The fact that her memories went straight to moments of disappointment is something that should feel all-too-familiar for any ambitious woman. When you’re driven to succeed, it’s the times when you didn’t that haunt you. And for the release of “Captain Marvel,” that fear was very real.
The insane expectations that surrounded the first female-led Marvel film (with Marvel’s first female director in Anna Boden) meant that “Captain Marvel’s” release wasn’t going to be like any other. And that was proved to be the case, thanks to angry fans who tried to game the system as retaliation against … well, perhaps officially, Larson’s desire for the film’s press junkets to be more inclusive when it came to the journalists invited. (Other motivations are perhaps best left unsaid, but remain relatively obvious.)
While Boden and co-director Ryan Fleck couldn’t have known exactly what form the backlash would take, they were savvy in how they revealed Carol as a character, and let her wit and good heart get equal screen time with her impulsiveness and her temper. On Earth, Carol Danvers was a fighter pilot who fought to get real assignments, and was transformed into Captain Marvel as a result. As the Kree warrior known as Veers, she continued to battle for acceptance, against all odds. “Captain Marvel” is a superhero movie where the superhero is figuring out which battle she wants to fight, and questioning the decisions that led her to this point.
“Captain Marvel” is set in 1995, the official rise of the era of “girl power!” (thanks, Spice Girls) — but a necessary facet of that attitude was the idea of infallibility. “Girl Power” didn’t allow for flaws. Instead, it tried to put forward the idea that women could do anything men could. Except, of course, fail.
Not forever, because of course, our failings stay with us always. But Carol gets her chance to confront her past, both on Earth and also the life she created as a Kree soldier, acknowledging the mistakes she made and challenging the authority figures who have defined her journey. Some of that involves her acknowledging that she put her trust in the wrong people, as seen in her conflict with Yon-Rogg and the Kree Supreme Intelligence (as personified by Annette Bening). Which is another factor: The idea that in order to succeed, you have to be willing to challenge the system.

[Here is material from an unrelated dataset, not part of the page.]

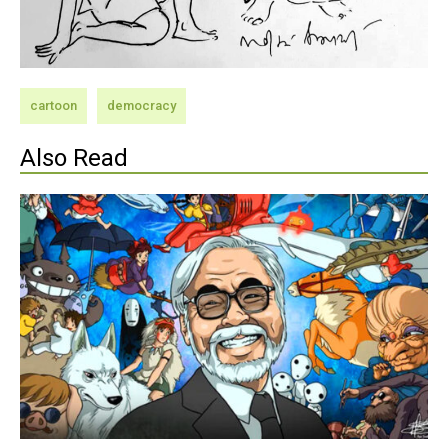
cartoon
democracy
Also Read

Women constantly live with the expectation that we cannot fail, that any sign of weakness is proof that we can’t live up to men. We so rarely get told how or why we might be able to push beyond it. “Captain Marvel” boldly puts forward the images of a girl literally failing, and that is what makes it so powerful when she steps forward and conquers her past.
Girls get told all the time that they can succeed. But what’s more valuable is the message that you can fail, you can fall — and that gives you the chance to stand up again.
“Captain Marvel” is in theaters now.